I took a trip into the wilderness of Argyll at the weekend. Along with some friends I canoed along Loch Striven, camping on the shoreline amongst the birch trees and the bluebells. The air was alive with spring- birds stuffing last years grass into cracks being watched carefully by all those noisy cuckoos. The sea loch still enough to carry the tell tale ripples made by porpoise or the eager seals or the arrow like dive of the gannets. A huge moon rising over the hills bright enough to cast shadows.
On days like this it is impossible not to be aware of the new season- winter is over and everything is coming alive (even though it was VERY cold at night!) However, our connection to these things is increasingly distanced by the way we live. Our air conditioned centrally heated living spaces remain the same temperature the year long, the food we eat is available no matter what the growing season and the lengthening days serve only to facilitate our leisure pursuits.

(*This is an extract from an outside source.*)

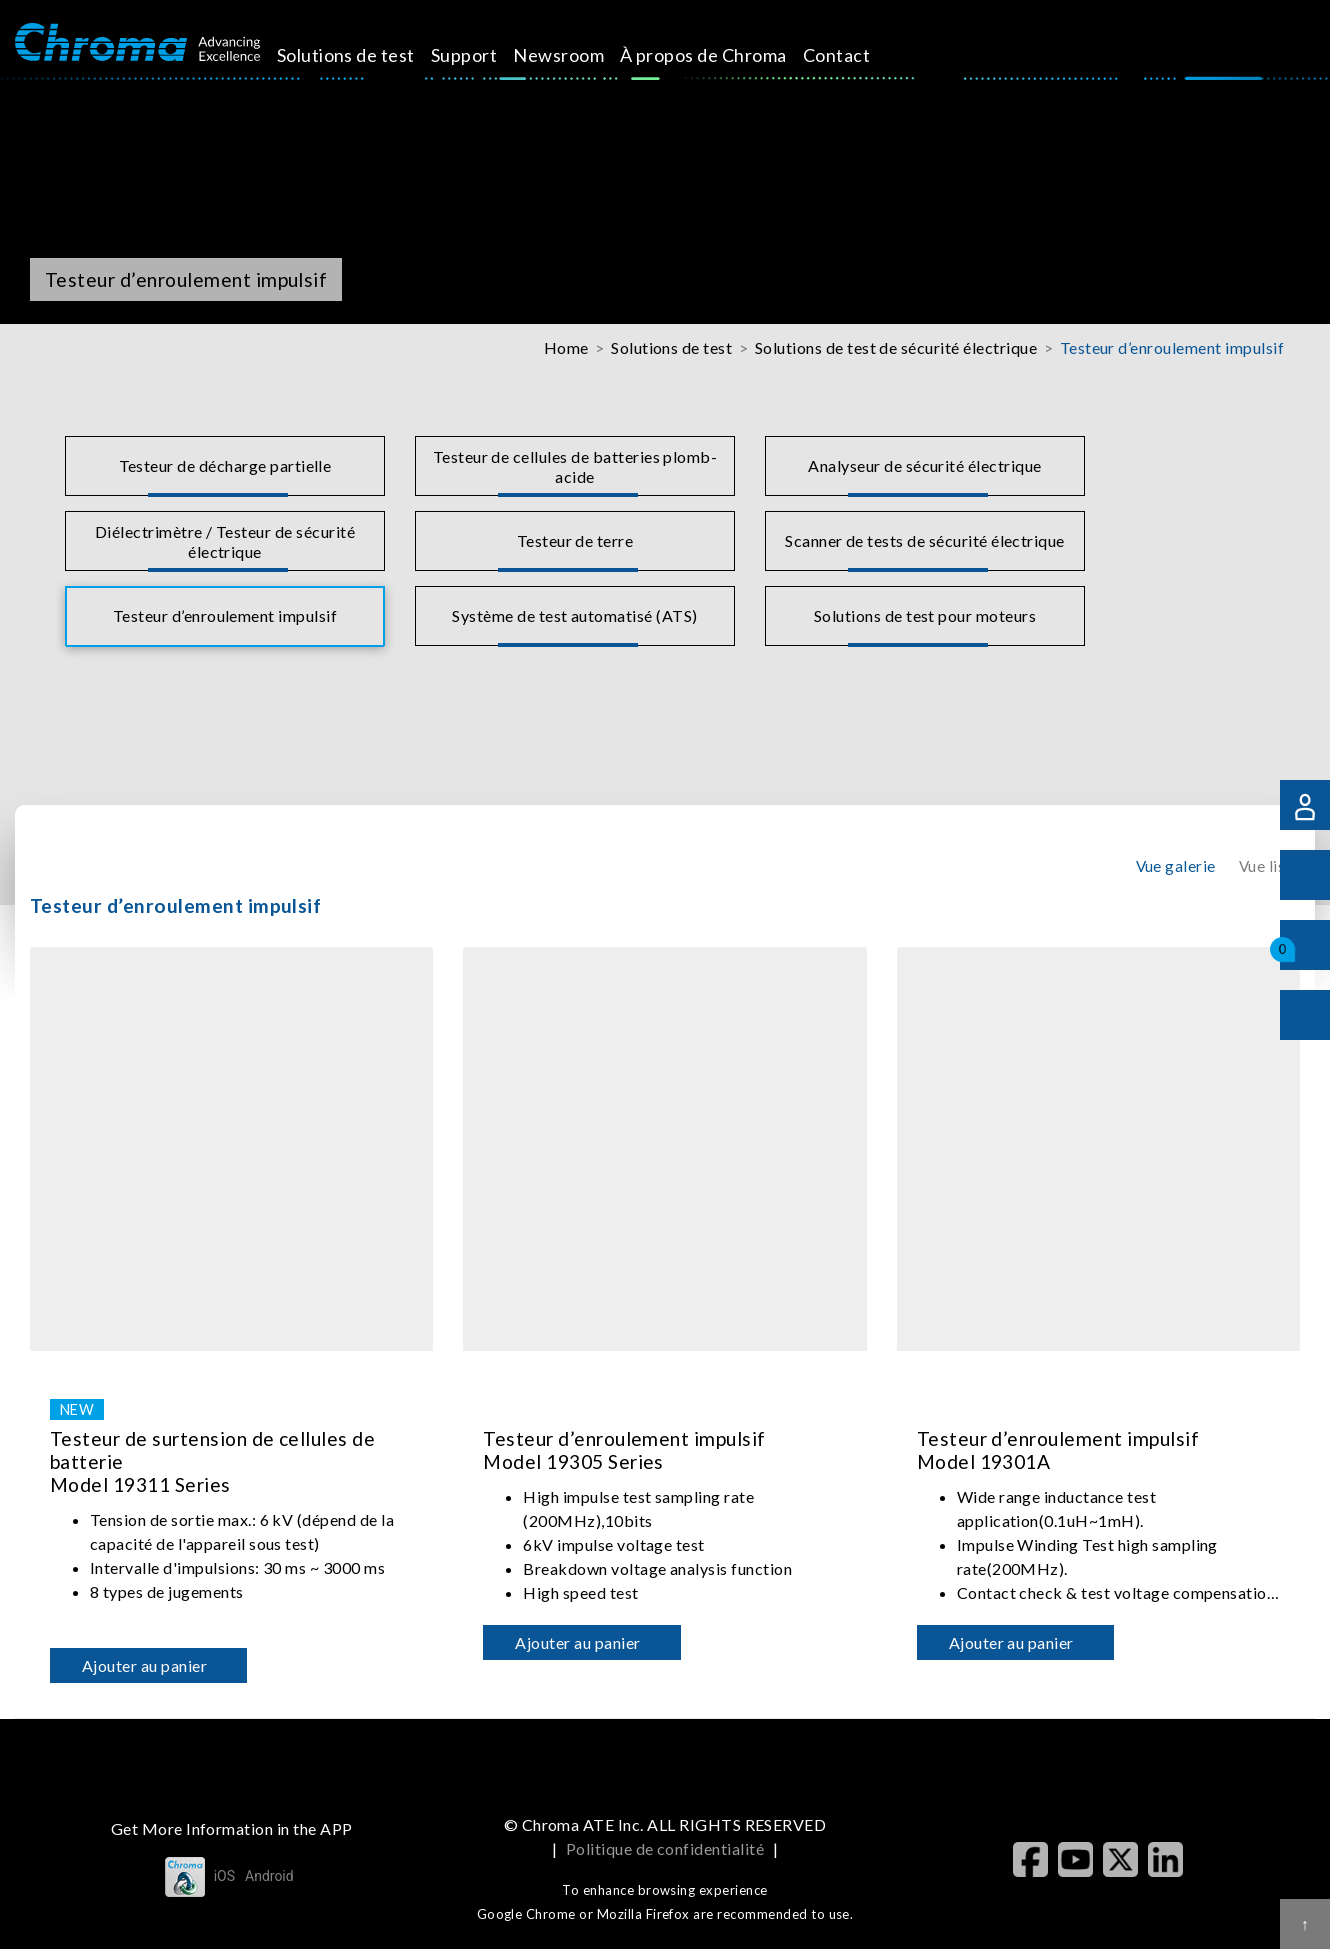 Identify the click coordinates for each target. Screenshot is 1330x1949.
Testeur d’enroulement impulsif (1172, 347)
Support (487, 55)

It was not always like this. Many of the festivals we celebrate have their roots in ancient ways of marking the changing of the seasons. We humans have a way of ritualising and celebrating boundaries and transitions- particularly the ones that matter- the ones that might be the difference between life and death. So, the coming of milk to the fist pregnant ewe came to be called Imbolc in these parts, and the first blossom on the apple trees brought about the riotous dancing of Beltane. Then there was the celebration of the very last of the harvest- Lughnasadh.
This connection to the natural world is one that many of us still crave, without always being clear why. It is something we only really experience when in the vulnerability of being in wild places. By watching the progression of the year from the sleep of winter to the wilt of late summer and the last blaze of Autumn it becomes possible to see once again this world for what it is, and our small place within it all.
Then the season becomes like a song. It finds its way inside us.